▶ [What the task asks] Leaving out the images, repeat all the lines below exactly.
#### Extracted records
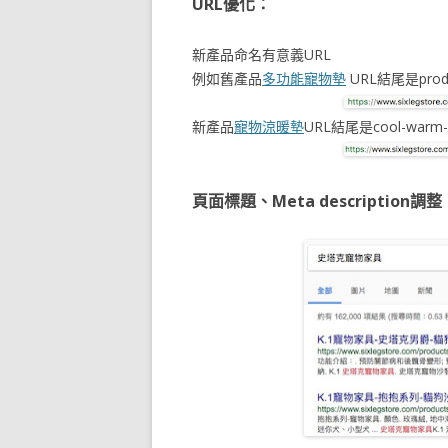
URL優化：
新產品命名有意義URL
例如舊產品
多功能寵物墊
URL結尾是produ
新產品
寵物涼暖墊
URL結尾是cool-warm
頁面標題、Meta description調整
########
▶ [Answer below]
URL優化：
新產品命名有意義URL
例如舊產品
多功能寵物墊
URL結尾是produ
新產品
寵物涼暖墊
URL結尾是cool-warm
頁面標題、Meta description調整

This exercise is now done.